ヒューマンの形にフィッシュを混成したような風貌をしている。
モンスターながら、魔法を操るだけの魔力と成人したヒューマン並みの知能を持っている。
□□□□□□□□□□□□□□□□□□□□
川から半魚人のような風貌をした身長2メートル近くはあろう2匹の“フィッシャーナイト”が、近接職の戦士が使う槍を持って、俺やクルス君、セリカとミレイユに近付いていく。
「川の中に潜んでいたのか?」
「このモンスター、【水魔法Lv.1】を使える。
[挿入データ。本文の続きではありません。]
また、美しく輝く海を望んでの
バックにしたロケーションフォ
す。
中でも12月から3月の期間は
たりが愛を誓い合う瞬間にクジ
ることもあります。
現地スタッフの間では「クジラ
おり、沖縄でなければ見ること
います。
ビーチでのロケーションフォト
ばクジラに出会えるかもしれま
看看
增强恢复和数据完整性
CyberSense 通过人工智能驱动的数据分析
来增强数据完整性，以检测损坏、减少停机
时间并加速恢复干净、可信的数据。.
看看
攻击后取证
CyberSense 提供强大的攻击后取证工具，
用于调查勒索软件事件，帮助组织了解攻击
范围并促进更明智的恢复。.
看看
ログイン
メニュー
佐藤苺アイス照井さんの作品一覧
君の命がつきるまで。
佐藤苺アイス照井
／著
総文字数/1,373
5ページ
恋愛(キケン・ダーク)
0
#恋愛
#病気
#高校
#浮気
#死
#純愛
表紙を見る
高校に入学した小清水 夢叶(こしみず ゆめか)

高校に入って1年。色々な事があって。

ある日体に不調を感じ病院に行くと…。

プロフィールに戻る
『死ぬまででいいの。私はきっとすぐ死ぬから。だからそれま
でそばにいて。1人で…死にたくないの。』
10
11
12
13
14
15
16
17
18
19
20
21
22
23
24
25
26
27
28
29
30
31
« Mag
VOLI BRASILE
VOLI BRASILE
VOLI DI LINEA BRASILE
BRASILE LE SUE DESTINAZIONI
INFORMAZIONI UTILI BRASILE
皆、気を引き締めていこう!」
「「「ハイ!」」」
そして“フィッシャーナイト”はそれぞれに襲い掛かる。
「ガアァ!」
「グウッ!」
(やっぱりパワーあるな!)
「……ッ!」
俺は一体の“フィッシャーナイト”の持つ槍による剣みたいな斬撃を凌ぐが、やはり強い。
隙を突くようにクルス君が二本のロングナイフで後ろから斬りかかろうとした。
「ガァ!」
「うおっ!」
“フィッシャーナイト”は本能的にクルス君に後ろ蹴りを浴びせようとするが、彼は辛うじて地面を転がりながら躱す。
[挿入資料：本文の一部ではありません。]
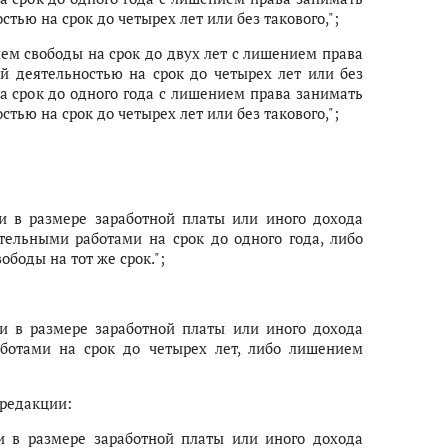
ью на срок до четырех лет или без такового,";
ем свободы на срок до двух лет с лишением права
 деятельностью на срок до четырех лет или без
а срок до одного года с лишением права занимать
ью на срок до четырех лет или без такового,";
и в размере заработной платы или иного дохода
тельными работами на срок до одного года, либо
боды на тот же срок.";
и в размере заработной платы или иного дохода
аботами на срок до четырех лет, либо лишением
редакции:
и в размере заработной платы или иного дохода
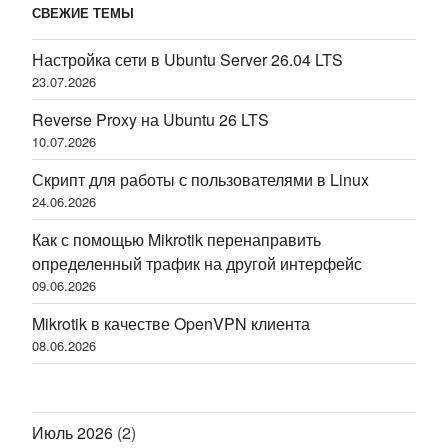
СВЕЖИЕ ТЕМЫ
Настройка сети в Ubuntu Server 26.04 LTS
23.07.2026
Reverse Proxy на Ubuntu 26 LTS
10.07.2026
Скрипт для работы с пользователями в Linux
24.06.2026
Как с помощью Mikrotik перенаправить
определенный трафик на другой интерфейс
09.06.2026
Mikrotik в качестве OpenVPN клиента
08.06.2026
Июль 2026
(2)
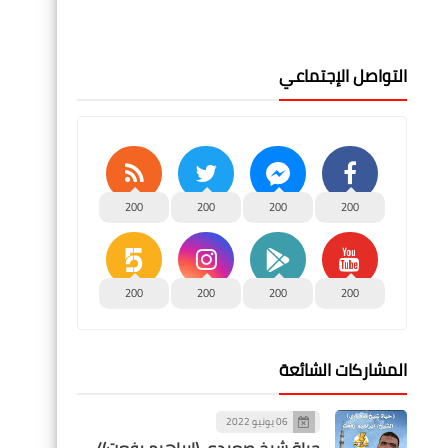
التواصل الإجتماعي
200
200
200
200
200
200
200
200
المشاركات الشائعة
06 يونيو 2022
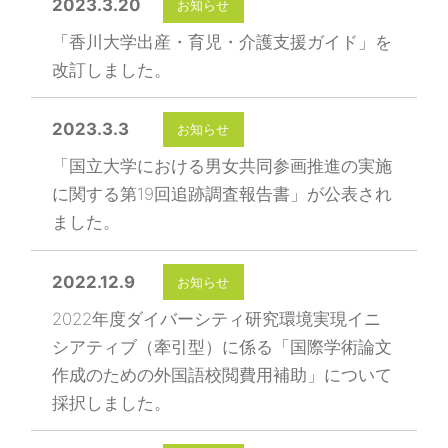
2023.3.20
お知らせ
「香川大学出産・育児・介護支援ガイド」を
改訂しました。
2023.3.3
お知らせ
「国立大学における男女共同参画推進の実施
に関する第19回追跡調査報告書」が公表され
ました。
2022.12.9
お知らせ
2022年度ダイバーシティ研究環境実現イニ
シアティブ（牽引型）に係る「国際学術論文
作成のための外国語校閲費用補助」について
採択しました。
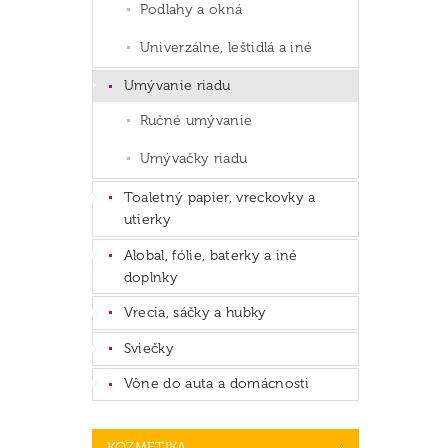
Podlahy a okná
Univerzálne, leštidlá a iné
Umývanie riadu
Ručné umývanie
Umývačky riadu
Toaletný papier, vreckovky a
utierky
Alobal, fólie, baterky a iné
doplnky
Vrecia, sáčky a hubky
Sviečky
Vône do auta a domácnosti
KOZMETIKA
すると“フィッシャーナイト”は俺から距離を取り、その隙にクルス君の下へ行く。
「クルス君、大丈夫か?」
「はい、何とか……」
「グルオォ……」
“フィッシャーナイト”のパワーやスピードはもちろん、戦闘経験を重ねた戦士のような立ち回りに想像以上の苦戦を強いられた。
「【炎魔法LV.1】『ファイアーボール』!」
「グウゥ!」
「クッ!」
(陸地でもこんなにフットワーク軽いの?)
「ガアァ!」
「ミレイユ!」
「ッ!?」
一方のセリカとミレイユも、もう一体の“フィッシャーナイト”に苦戦を強いられていた。
ミレイユの【炎魔法LV.1】の『ファイアーボール』の連打も見事なフットワークで躱され、近づいたところを槍で突かれかけたところ、セリカが剣で軌道をそらした。
「ハアァァァ!」
「ガアァ!」
セリカは接近して連続斬りを放ち、“フィッシャーナイト”は受けに回った。
槍は剣を持った相手ならば、ある程度離れた距離からでも撃ち合えるメリットを持つが、言い換えれば懐に潜られたら後手に回りやすい欠点がある。
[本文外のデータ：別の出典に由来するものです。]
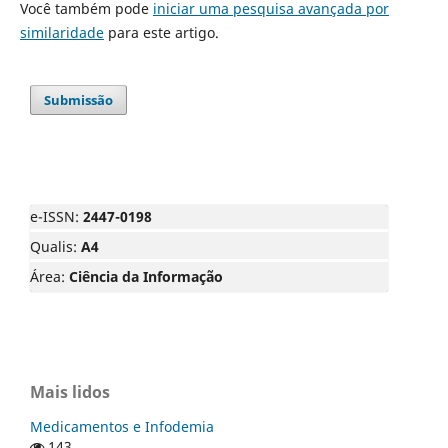
Você também pode
iniciar uma pesquisa avançada por
similaridade
para este artigo.
Submissão
e-ISSN:
2447-0198
Qualis:
A4
Área:
Ciência da Informação
Mais lidos
Medicamentos e Infodemia
143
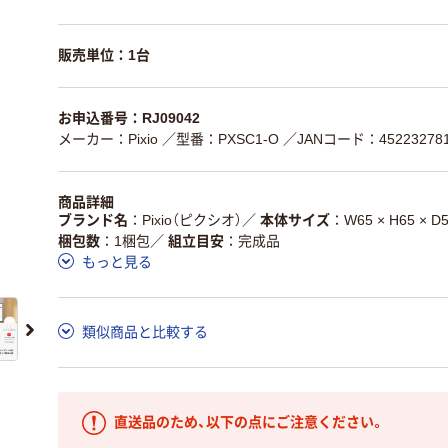
販売単位：1台
お申込番号：RJ09042
メーカー：Pixio
／型番：PXSC1-O
／JANコード：452232781
商品詳細
ブランド名
Pixio（ピクシオ）
／
本体サイズ
W65 × H65 × 
梱包数
1梱包
／
組立目安
完成品
もっと見る
類似商品と比較する
直送品のため、以下の点にご注意ください。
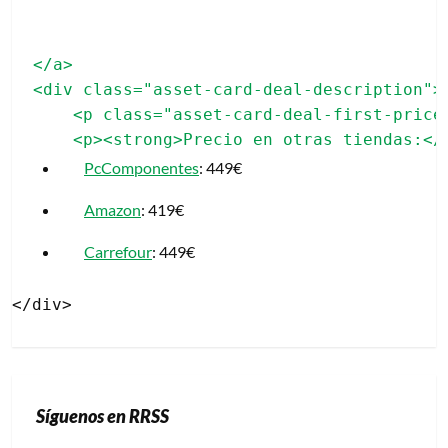
</a>

<div class="asset-card-deal-description">

    <p class="asset-card-deal-first-price"
PcComponentes
: 449€
Amazon
: 419€
Carrefour
: 449€
Síguenos en RRSS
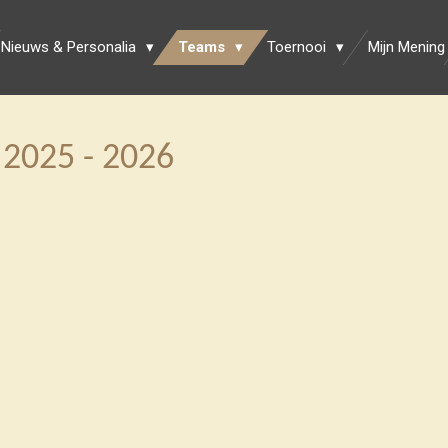
Nieuws & Personalia
Teams
Toernooi
Mijn Mening
2025 - 2026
セリカはそれを理解しているのか、距離を詰めて剣を四方八方から振っている。
「ギイィ!」
「ッ!」
(近づかれるのが嫌なのか、距離を取りたがってる。だったら……)
「ゴオォ!」
「セリカ!そいつ【水魔法】を撃つよ!」
「!?」
“フィッシャーナイト”は距離を取っていき、槍の不利な状況に引き込もうとしたセリカだったが、ミレイユは魔法を撃ってくると声を張り上げる。
「バアァ!」
「くっ!」
放たれたのは、三日月状をした強烈に圧縮された水の刃であり、セリカは紙一重で避けた。
「本当に魔法攻撃が使えるなんてね」
「あれって【水魔法LV.1】の『アクアスライサー』よ。モンスターなのに魔法が使えるだけでも厄介なのに、あの動きは槍を得物にしている戦士そのものだわ」
ミレイユの近くに転がったセリカは“フィッシャーナイト”の厄介さを改めて認識し始めている。
魔術師で【水魔法】を得意とするミレイユも、一目見て何の技名かを見抜き、腕の立つ近接職のような駆け引きを要求させる立ち回りに苦戦を強いられると直感した。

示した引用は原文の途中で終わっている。